Allah n'est pas obligé, d'Ahmadou KOUROUMA
Résumé : Kalachnikov en bandoulière, Biharima tue des gens pour gagner sa vie. Pas plus haut que le stick d'un officier, cet enfant-soldat du Liberia raconte. L'errance, la guerre, les pillages, les massacres, les copains qui tombent sous les balles... Témoin lucide et fataliste, il nous offre l'image terrifiante d'une Afrique qui sacrifie ses enfants.

Extrait : "Maintenant, après m'être présenté, je vais vraiment, vraiment conter ma vie de merde de damné."
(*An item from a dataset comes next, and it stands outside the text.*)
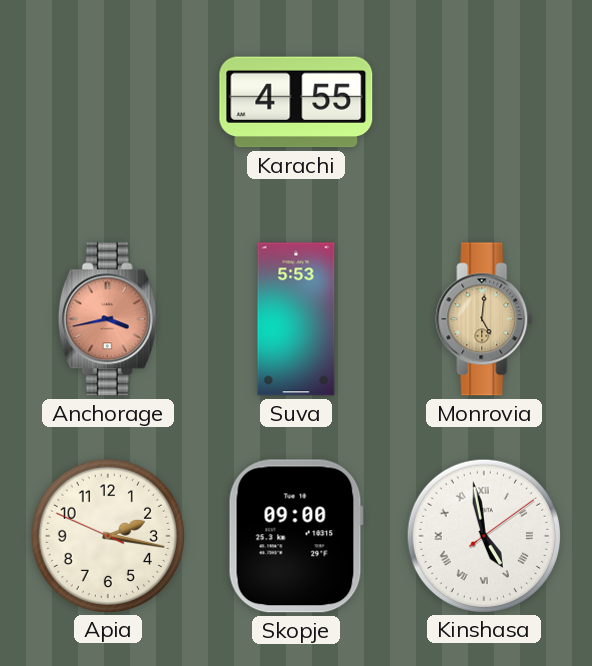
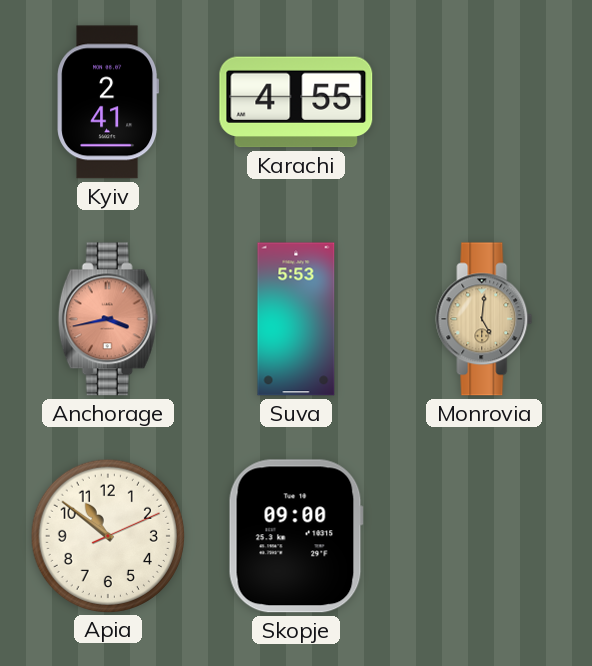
Kyiv: none -> 2:41
Apia: 2:16 -> 10:51
Kinshasa: 4:58 -> none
Mon avis : Tout à fait étonnant. Le style est particulier, le narrateur s'exprime en p'tit nègre, et à chaque fois qu'il introduit dans son discours un nouveau mot un peu compliqué, il en donne la définition dans une parenthèse, ce qui nous donne un style assez redondant et lourd. Mais au bout d'un moment on s'habitue, et puis ce style spécial rend l'ouvrage plus authentique : c'est un enfant qui parle. Certains passages concernant la politiques de différents pays africains m'ont un peu ennuyée. Mais à part ces points négatifs, le récit est vraiment vivant, et bluffant. D'habitude quand on entend parler d'enfants-soldats, on se figure des victimes innocentes, et ce livre détruit complètement ces clichés, montrant que les enfants peuvent se montrer cruels et tuer de leur plein gré... le personnage de l'adulte qui accompagne Biharima, un marabout escroc, est lui aussi intéressant. Le ton est très souvent ironique, ce qui renforce l'horreur de la situation. Un livre pas toujours très agréable à lire, mais original et qui traite d'un sujet finalement peu connu.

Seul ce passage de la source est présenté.